The Astronomer
Do not – I repeat – do not start the last one hundred pages of Lawrence Goldstone’s The Astronomer if anything or anyone will demand your attention before you finish it. Warm the coffee, bolt the door, turn off the phone, and then settle in for takeoff.
The novel is set primarily in 16th-century France, at a time when the Reformation and new scientific ideas were challenging the Catholic power structure. Through protagonist Amaury Faverges, the reader is brought into a number of communities involved in that struggle, from the dreary and brutally austere college of theology where the opening scenes are set, to the secret meeting rooms of persecuted Lutherans, to the French court of the self-absorbed King François and the open-minded court of his sister Marguerite of Navarre, and finally to the cloistered tower of physician-astronomer Copernicus in Poland. Along the way, freethinking Amaury’s ideas are challenged as frequently as his life is threatened, and simple ideas of right and wrong, heresy and piety, heroism and cowardice give way to a more nuanced, although sadder and more skeptical view of humankind. Horrific scenes of brutality in the streets contrast with cool and almost bloodless depictions of the halls of power.

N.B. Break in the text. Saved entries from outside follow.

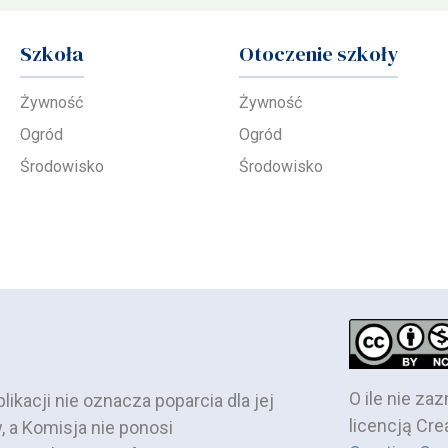
Szkoła
Otoczenie szkoły
Żywność
Żywność
Ogród
Ogród
Środowisko
Środowisko
O ile nie zaz
ikacji nie oznacza poparcia dla jej
licencją Cre
, a Komisja nie ponosi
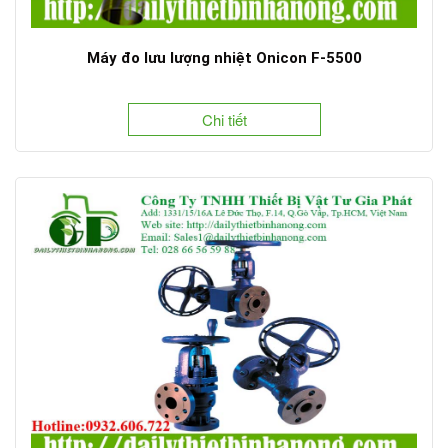
Máy đo lưu lượng nhiệt Onicon F-5500
Chi tiết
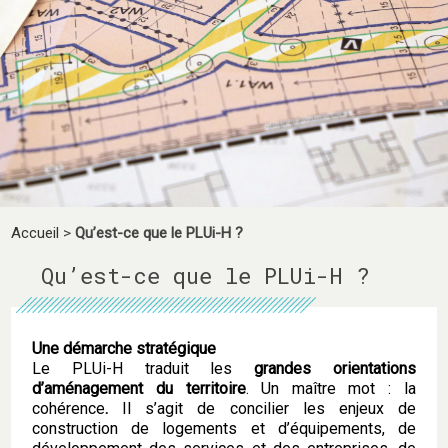
Accueil
>
Qu’est-ce que le PLUi-H ?
Qu’est-ce que le PLUi-H ?
Une démarche stratégique
Le PLUi-H traduit les
grandes orientations
d’aménagement du territoire
. Un maître mot : la
cohérence
.
Il s’agit de concilier les enjeux de
construction de logements et d’équipements, de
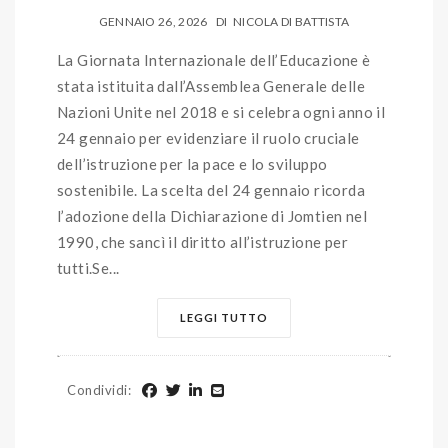
GENNAIO 26, 2026
DI
NICOLA DI BATTISTA
La Giornata Internazionale dell’Educazione è
stata istituita dall’Assemblea Generale delle
Nazioni Unite nel 2018 e si celebra ogni anno il
24 gennaio per evidenziare il ruolo cruciale
dell’istruzione per la pace e lo sviluppo
sostenibile. La scelta del 24 gennaio ricorda
l’adozione della Dichiarazione di Jomtien nel
1990, che sancì il diritto all’istruzione per
tutti.Se...
LEGGI TUTTO
Condividi
:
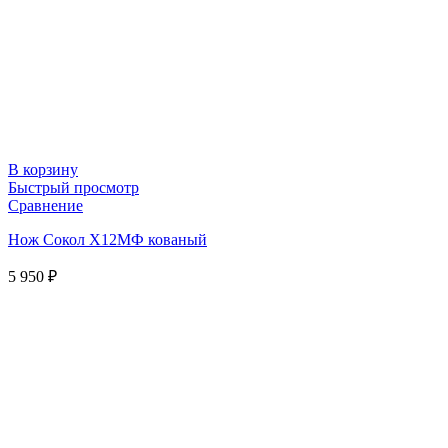
В корзину
Быстрый просмотр
Сравнение
Нож Сокол Х12МФ кованый
5 950
₽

The tension rises toward a tumultuous conclusion, as Amaury braves the nearly impenetrable wilderness and brutal weather of Poland to arrive at Copernicus’ solitary hideaway before the scholar can be murdered and twenty years of work proving the heliocentric theory can be destroyed. The last few pages of this vivid and lucidly written novel reveal that nothing in life turns out quite as predicted, but that reinvention of the self in new circumstances is always possible, and that being true to oneself may lead to a happier, fuller life.